Here are few things about leasing that I have learned :

I can't stress this enough, you must understand every number. Dealers are very creative at finding ways to make profit.

If you read this website you will hear about all kinds of deals. Don't know if these deals are true, what I do know is the dealers in Central Florida don't give new BMWs away nor should they. 

The way to get a good deal is read this site and look for situations where BMW has bargain buy rates and trunk money ( where the dealer gets money back from BMW ) like right now on the Z4 with a buy rate of .0005 and $1800-$2000 trunk money.
These deals often don't last long so if you see one jump while there are cars available and the dealer may not realize they are going to be selling their inventory soon.  

Don't argue about every dollar, it is not that important. What is important is to know within about $10 per month what the dealer can do and make a fair profit. Also know the approximate drive off.

Do the 7 multiple security deposits, it's a great deal.

Finally, the Z4 I just did would have cost over $800 per month with the normal MF and no trunk money but I got it for $528.48 with just the security deposits, 1st payment and a couple of hundred drive off so you can see having your ducks lined up means real savings.


----------



## dbtheo (Apr 24, 2006)

iversonm said:


> One more tax tidbit. Ohio taxes your lease like most states, where you only pay taxes on your lease payments. However, they force you to pay all the taxes up front.
> 
> New Jersey evidently gives you the option to pay taxes up front or wrap them into the payment.

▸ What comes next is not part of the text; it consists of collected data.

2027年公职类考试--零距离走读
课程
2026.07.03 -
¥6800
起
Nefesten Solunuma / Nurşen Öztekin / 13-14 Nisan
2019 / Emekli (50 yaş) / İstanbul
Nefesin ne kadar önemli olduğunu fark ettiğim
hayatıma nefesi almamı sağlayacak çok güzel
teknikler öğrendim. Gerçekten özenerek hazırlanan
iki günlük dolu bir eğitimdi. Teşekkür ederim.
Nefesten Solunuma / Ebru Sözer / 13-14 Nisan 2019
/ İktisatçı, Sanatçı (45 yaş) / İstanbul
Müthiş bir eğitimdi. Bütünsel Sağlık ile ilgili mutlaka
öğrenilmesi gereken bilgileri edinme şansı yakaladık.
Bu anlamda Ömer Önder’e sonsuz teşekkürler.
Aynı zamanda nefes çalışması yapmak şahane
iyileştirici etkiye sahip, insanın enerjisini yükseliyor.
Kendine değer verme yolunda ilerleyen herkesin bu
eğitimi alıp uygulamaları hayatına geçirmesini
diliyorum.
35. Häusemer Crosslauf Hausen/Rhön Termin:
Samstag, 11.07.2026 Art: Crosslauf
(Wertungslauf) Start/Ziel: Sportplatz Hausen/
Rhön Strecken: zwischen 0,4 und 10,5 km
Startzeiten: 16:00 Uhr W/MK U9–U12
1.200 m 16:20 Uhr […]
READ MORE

Not true, you can roll tax into your payments in Ohio. If you were told otherwise, you were lied to.


----------



## iversonm (Nov 15, 2004)

My source is: http://www.leaseguide.com/lease09.htm:

_In some states, such as Ohio, you pay sales tax up front on the capitalized lease cost. In other states, such as Texas and Illinois, you actually pay sales tax on the full value of the leased car, not just the leased value, just as if you were buying it. In Illinois, you can also pay monthly taxes. In a few states, such as New Jersey, you have a choice of paying up-front taxes on either the full purchase price or the total of lease payments. Some states tax fees and taxes; others don't. Most states tax the lease acquisition fee; a few don't. Some states, have a cap on the total amount of taxes paid. Some allow a tax credit for trade-in vehicles, others do not._​
I lived in Ohio when they made this change, but I did not actually lease a car under this rule, so I can't speak to the exact implementation.

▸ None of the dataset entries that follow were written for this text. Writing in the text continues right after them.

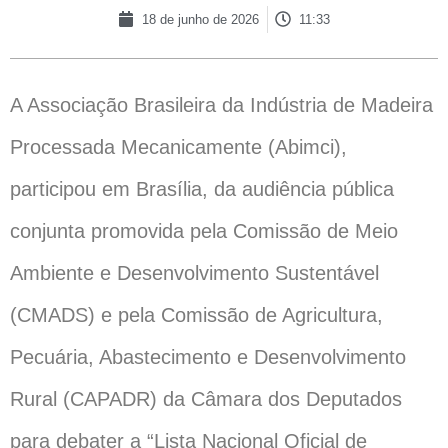
18 de junho de 2026
11:33
A Associação Brasileira da Indústria de Madeira
Processada Mecanicamente (Abimci),
participou em Brasília, da audiência pública
conjunta promovida pela Comissão de Meio
Ambiente e Desenvolvimento Sustentável
(CMADS) e pela Comissão de Agricultura,
Pecuária, Abastecimento e Desenvolvimento
Rural (CAPADR) da Câmara dos Deputados
para debater a “Lista Nacional Oficial de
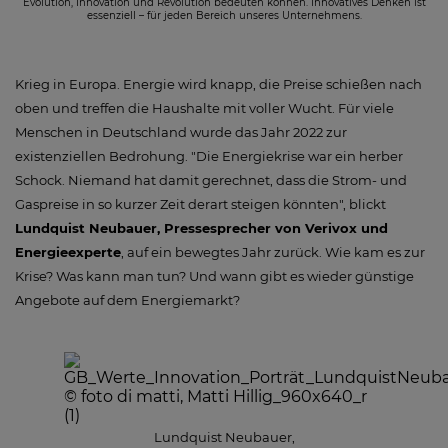
Evolution, Innovation und Revolution bedeuten können. Innovatives Denken ist
essenziell – für jeden Bereich unseres Unternehmens.
Krieg in Europa. Energie wird knapp, die Preise schießen nach
oben und treffen die Haushalte mit voller Wucht. Für viele
Menschen in Deutschland wurde das Jahr 2022 zur
existenziellen Bedrohung. "Die Energiekrise war ein herber
Schock. Niemand hat damit gerechnet, dass die Strom- und
Gaspreise in so kurzer Zeit derart steigen könnten", blickt
Lundquist Neubauer, Pressesprecher von Verivox und
Energieexperte
, auf ein bewegtes Jahr zurück. Wie kam es zur
Krise? Was kann man tun? Und wann gibt es wieder günstige
Angebote auf dem Energiemarkt?
Lundquist Neubauer,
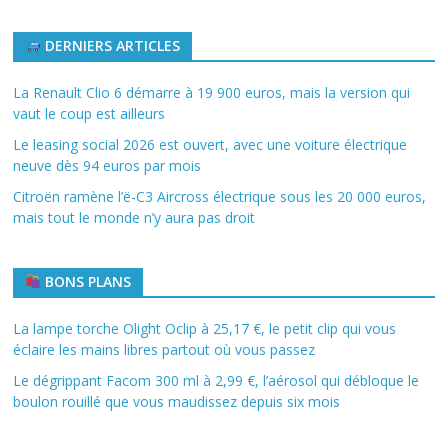
DERNIERS ARTICLES
La Renault Clio 6 démarre à 19 900 euros, mais la version qui
vaut le coup est ailleurs
Le leasing social 2026 est ouvert, avec une voiture électrique
neuve dès 94 euros par mois
Citroën ramène l’ë-C3 Aircross électrique sous les 20 000 euros,
mais tout le monde n’y aura pas droit
BONS PLANS
La lampe torche Olight Oclip à 25,17 €, le petit clip qui vous
éclaire les mains libres partout où vous passez
Le dégrippant Facom 300 ml à 2,99 €, l’aérosol qui débloque le
boulon rouillé que vous maudissez depuis six mois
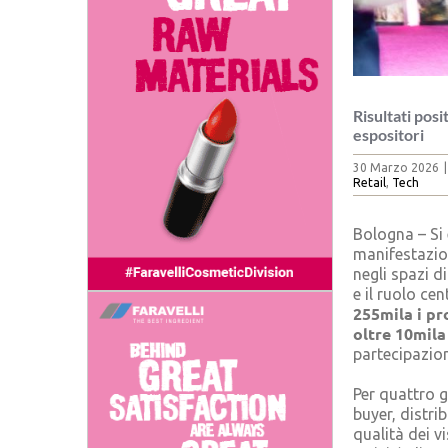
Risultati posi
espositori
30 Marzo 2026
|
Retail
,
Tech
Bologna – Si 
manifestazio
negli spazi d
e il ruolo ce
255mila i pr
oltre 10mila
partecipazio
Per quattro g
buyer, distrib
qualità dei v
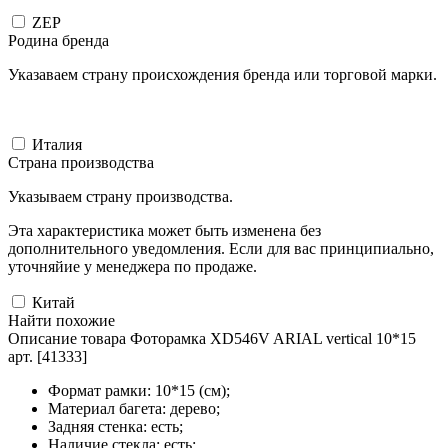
ZEP
Родина бренда
Указаваем страну происхождения бренда или торговой марки.
Италия
Страна производства
Указываем страну производства.
Эта характеристика может быть изменена без
дополнительного уведомления. Если для вас принципиально,
уточняйие у менеджера по продаже.
Китай
Найти похожие
Описание товара Фоторамка XD546V ARIAL vertical 10*15
арт. [41333]
Формат рамки: 10*15 (см);
Материал багета: дерево;
Задняя стенка: есть;
Наличие стекла: есть;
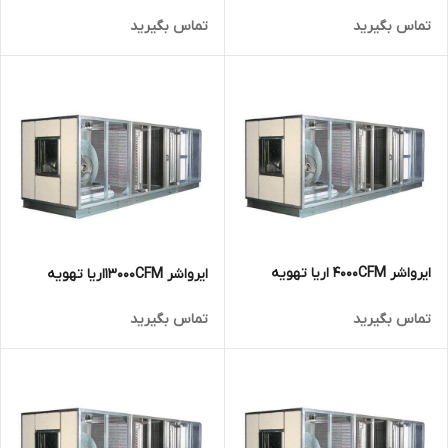
تماس بگیرید
تماس بگیرید
ایرواشر 4000CFM اریا تهویه
ایرواشر 13000CFMاریا تهویه
تماس بگیرید
تماس بگیرید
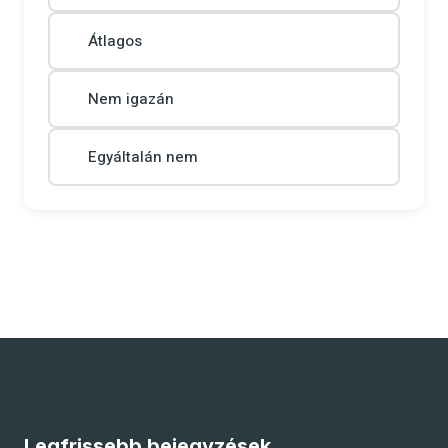
Átlagos
Nem igazán
Egyáltalán nem
Legfrissebb bejegyzések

My understanding is that Ohio gets all the sales taxes when you start the lease. 
If you roll the taxes into the payment, and you're more or less financing the taxes like a regular loan.

This is distinct from other states that simply compute the taxes as a percentage of the monthly payment. It is likely that this method is cheaper than Ohio's approach.


----------



## iversonm (Nov 15, 2004)

I did a little more investigating, and here's (hopefully) the definitive answer on taxation in the 17th state.

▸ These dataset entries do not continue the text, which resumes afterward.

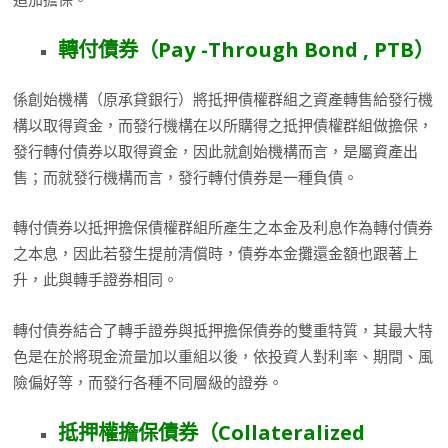
轉付債券（
Pay -Through Bond , PTB
）
係創始機構（原承貸銀行）將抵押債權群組之資產轉售給發行機
構以取得資金，而發行機構在以所購得之抵押債權群組做擔保，
發行轉付債券以取得資金，因此就創始機構而言，是屬資產出
售；而就發行機構而言，發行轉付債券是一種負債。
轉付債券以抵押擔保債權群組所產生之本金及利息作為轉付債券
之本息，因此若發生提前清償時，債券本金攤還金額也跟著上
升，此與轉手證券相同。
轉付債券結合了轉手證券與抵押擔保債券的雙重特質，其最大特
色是在於將現金流量加以重組以後，依投資人對利率、期間、風
險偏好等，而發行各種不同層級的證券。
抵押權擔保債券（
Collateralized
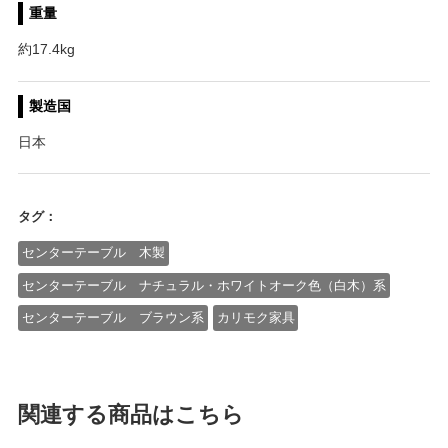
重量
約17.4kg
製造国
日本
タグ：
センターテーブル 木製
センターテーブル ナチュラル・ホワイトオーク色（白木）系
センターテーブル ブラウン系
カリモク家具
関連する商品はこちら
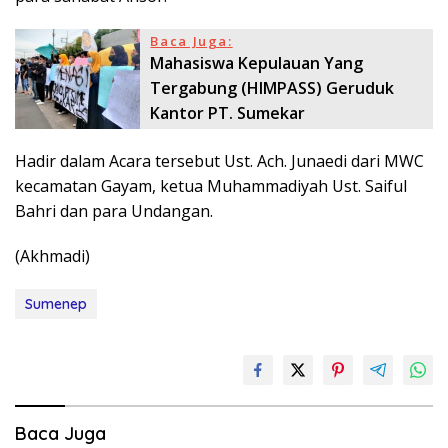
Baca Juga:
Mahasiswa Kepulauan Yang
Tergabung (HIMPASS) Geruduk
Kantor PT. Sumekar
Hadir dalam Acara tersebut Ust. Ach. Junaedi dari MWC
kecamatan Gayam, ketua Muhammadiyah Ust. Saiful
Bahri dan para Undangan.
(Akhmadi)
Sumenep
Baca Juga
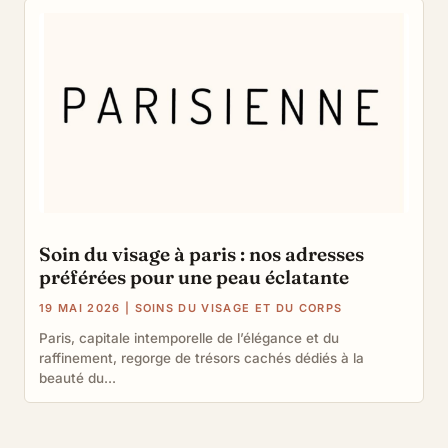
Soin du visage à paris : nos adresses
préférées pour une peau éclatante
19 MAI 2026
|
SOINS DU VISAGE ET DU CORPS
Paris, capitale intemporelle de l’élégance et du
raffinement, regorge de trésors cachés dédiés à la
beauté du...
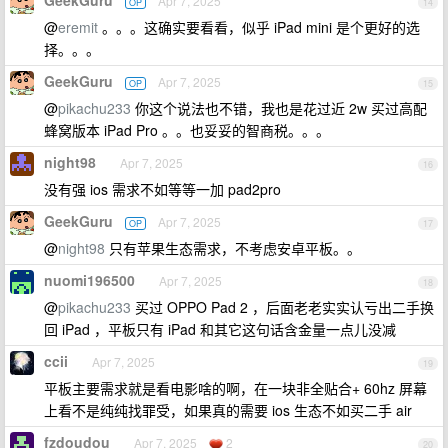
GeekGuru
Apr 7, 2025
OP
14
@
eremit
。。。这确实要看看，似乎 iPad mini 是个更好的选
择。。。
GeekGuru
Apr 7, 2025
OP
15
@
pikachu233
你这个说法也不错，我也是花过近 2w 买过高配
蜂窝版本 iPad Pro 。。也妥妥的智商税。。。
night98
Apr 7, 2025
16
没有强 ios 需求不如等等一加 pad2pro
GeekGuru
Apr 7, 2025
OP
17
@
night98
只有苹果生态需求，不考虑安卓平板。。
nuomi196500
Apr 7, 2025
18
@
pikachu233
买过 OPPO Pad 2 ，后面老老实实认亏出二手换
回 iPad ，平板只有 iPad 和其它这句话含金量一点儿没减
ccii
Apr 7, 2025
19
平板主要需求就是看电影啥的啊，在一块非全贴合+ 60hz 屏幕
上看不是纯纯找罪受，如果真的需要 ios 生态不如买二手 air
fzdoudou
Apr 7, 2025
2
20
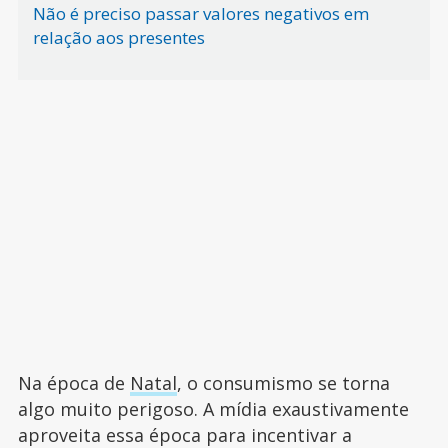
Não é preciso passar valores negativos em
relação aos presentes
Na época de
Natal
, o consumismo se torna
algo muito perigoso. A mídia exaustivamente
aproveita essa época para incentivar a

Ohio taxes are computed on the sum or all lease payments, and are payable upon lease inception.

It is possible to roll the cost of those taxes into the lease, but this does not change the fact that the State of Ohio gets paid up front. Therefore, when you choose this option, you are in essence financing the taxes, and will pay interest on this amount as a result.

Anecdotally, it appears there may be a problem if you move to another state during you lease, as you could be subject to double taxation, as the new state will collect sales taxes on payments, after having already paid up front to Ohio.


----------



## I Love BMW's (Mar 18, 2006)

Do you know how the payoff amount is calculated on a lease if I want to pay off the lease early and buy the car?


----------



## mclaren (Jan 5, 2005)

I Love BMW's said:


> Do you know how the payoff amount is calculated on a lease if I want to pay off the lease early and buy the car?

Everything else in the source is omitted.